As we soon learn, she finds herself in a serious bind. Having forged her father’s signature on a loan, she is now being blackmailed by a dour bank employee named Krogstad who is trying to save his job. The extortion plot preys on Nora for most of the evening, until she has a Gloria Steinem “Click!” moment and realizes that the more important issue is how her husband has treated her like a china doll throughout their eight years of marriage.

A Doll’s House has a cast of seven, but the play belongs to Nora, one of Ibsen’s great female roles. Margery Lowe comes on strong in the second act. Following the character’s unseen realization during intermission, she is at her best in her assertive run-up to the most famous exit of early modern drama. In the first act, however, her chirpy cadences, wind-up doll movements and perpetual giggles seem to justify the way Torvald relates to her.

As Torvald, Michael St. Pierre is aptly stiff and stolid. It surely is not his fault that the character’s unsubtle rebukes of Nora elicit laughter from the Dramaworks audience. Gregg Weiner (Krogstad) seems initially to be a two-dimensional villain, but he is nicely humanized in his second act scene with Nanique Gheridian as Nora’s childhood chum, Mrs. Linde.

The dependable Michael Amico delivers again with his design for the formal, austere living room of the Helmer home. More impressive are Brian O’Keefe’s costumes, particularly Nora’s going-shopping dress and her gypsy party frock.

William Hayes’ direction is respectful of the period, even if a more post-modern take might have addressed some of the play’s cobwebs.
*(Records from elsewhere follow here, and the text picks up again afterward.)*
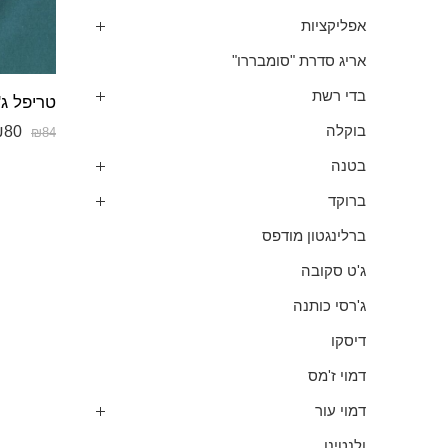
אפליקציות
אריג סדרת "סומבררו"
בדי רשת
טריפל ג'
₪
80
בוקלה
₪
84
בטנה
ברוקד
ברלינגטון מודפס
ג'ט סקובה
ג'רסי כותנה
דיסקו
דמוי ז'מס
דמוי עור
ולנטינו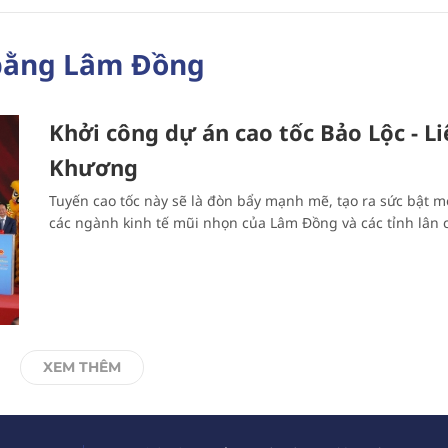
bằng Lâm Đồng
Khởi công dự án cao tốc Bảo Lộc - Li
Khương
Tuyến cao tốc này sẽ là đòn bẩy mạnh mẽ, tạo ra sức bật m
các ngành kinh tế mũi nhọn của Lâm Đồng và các tỉnh lân 
XEM THÊM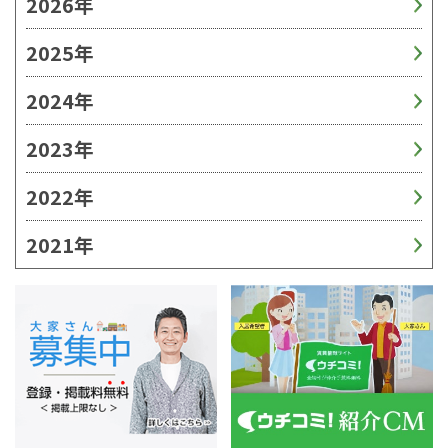
2026年
2025年
2024年
2023年
2022年
2021年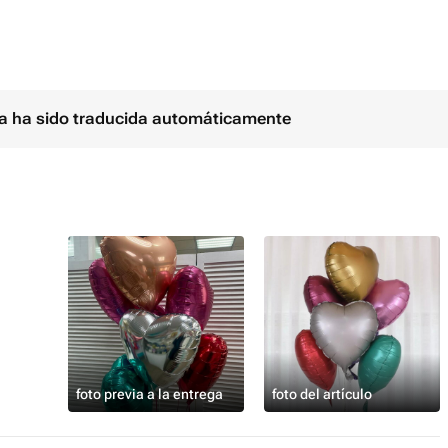
ina ha sido traducida automáticamente
foto previa a la entrega
foto del artículo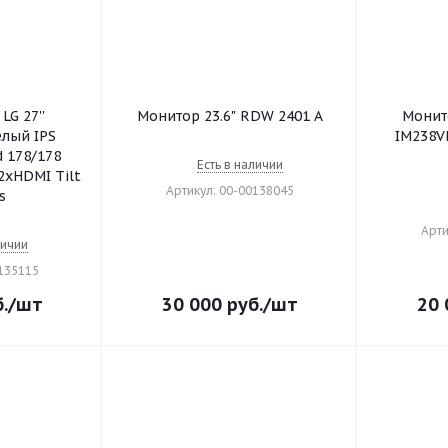
LG 27''
Монитор 23.6" RDW 2401 А
Монит
лый IPS
IM238VL2 (1920х108
d 178/178
Есть в наличии
2xHDMI Tilt
Артикул: 00-00138045
s
Арти
личии
0135115
.
/шт
30 000
руб.
/шт
20 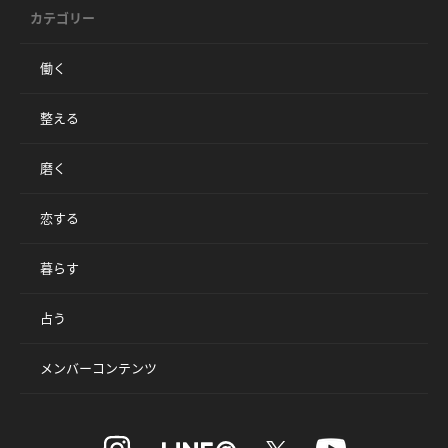
カテゴリー
働く
整える
磨く
恋する
暮らす
占う
メンバーコンテンツ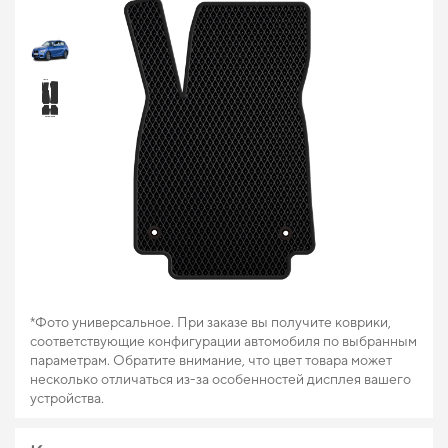
*Фото универсальное. При заказе вы получите коврики,
соответствующие конфигурации автомобиля по выбранным
параметрам. Обратите внимание, что цвет товара может
несколько отличаться из-за особенностей дисплея вашего
устройства.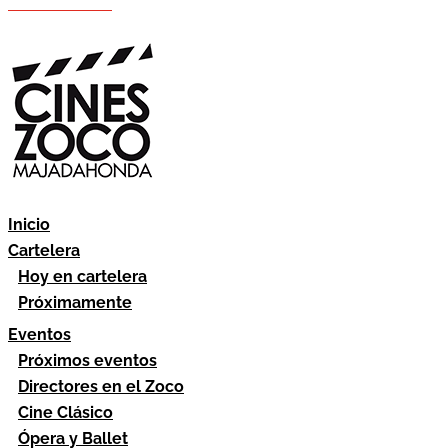
Hazte socio
Área socios
Inicio
Cartelera
Hoy en cartelera
Próximamente
Eventos
Próximos eventos
Directores en el Zoco
Cine Clásico
Ópera y Ballet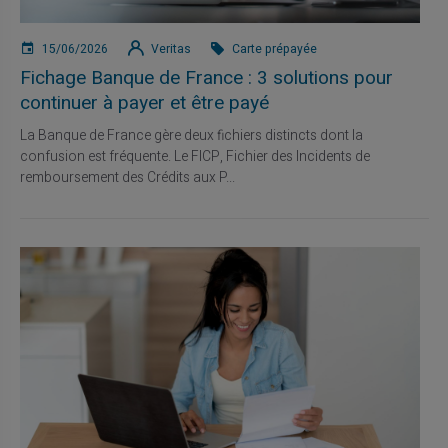
15/06/2026
Veritas
Carte prépayée
Fichage Banque de France : 3 solutions pour
continuer à payer et être payé
La Banque de France gère deux fichiers distincts dont la
confusion est fréquente. Le FICP, Fichier des Incidents de
remboursement des Crédits aux P...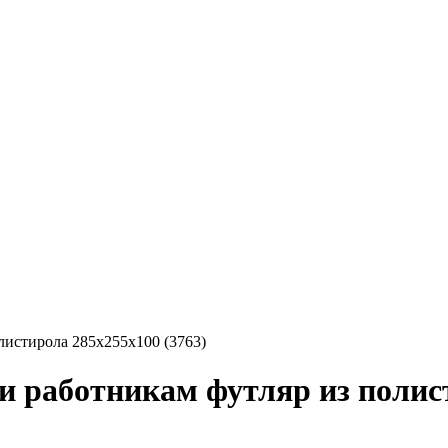
истирола 285х255х100 (3763)
работникам футляр из полист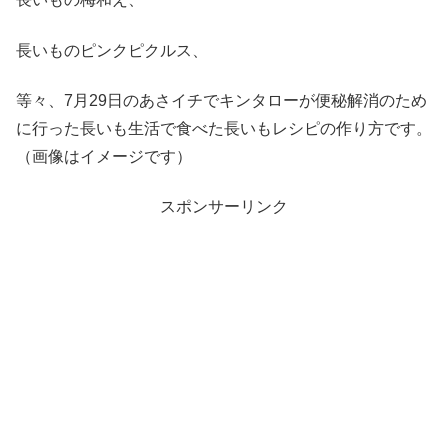
長いものピンクピクルス、
等々、7月29日のあさイチでキンタローが便秘解消のため
に行った長いも生活で食べた長いもレシピの作り方です。
（画像はイメージです）
スポンサーリンク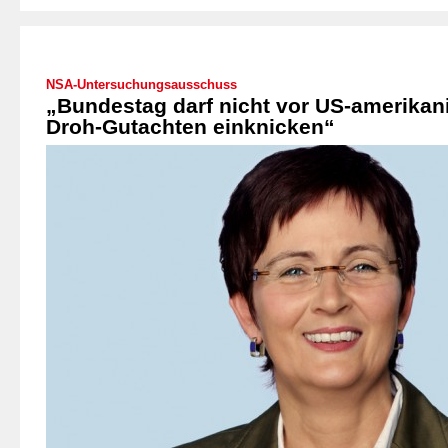
NSA-Untersuchungsausschuss
„Bundestag darf nicht vor US-amerika
Droh-Gutachten einknicken“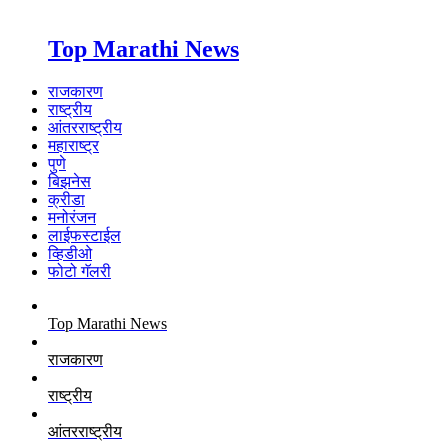
Top Marathi News
राजकारण
राष्ट्रीय
आंतरराष्ट्रीय
महाराष्ट्र
पुणे
बिझनेस
क्रीडा
मनोरंजन
लाईफस्टाईल
व्हिडीओ
फोटो गॅलरी
Top Marathi News
राजकारण
राष्ट्रीय
आंतरराष्ट्रीय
A Doll’s House fits Dramaworks’ mission of investigating the classics, but sometimes changes in audience viewpoints need to be taken into consideration.

T H E A T E R R E V I E W

A Doll’s House

B

Where: Palm Beach Dramaworks, 322 Banyan Blvd., West Palm Beach

When: Through Nov. 29.


Tickets:
$44, $42. Call: (561) 514-4042 .

The verdict: Ibsen’s pre-feminism classic is showing its age, but retains enough dramatic spark.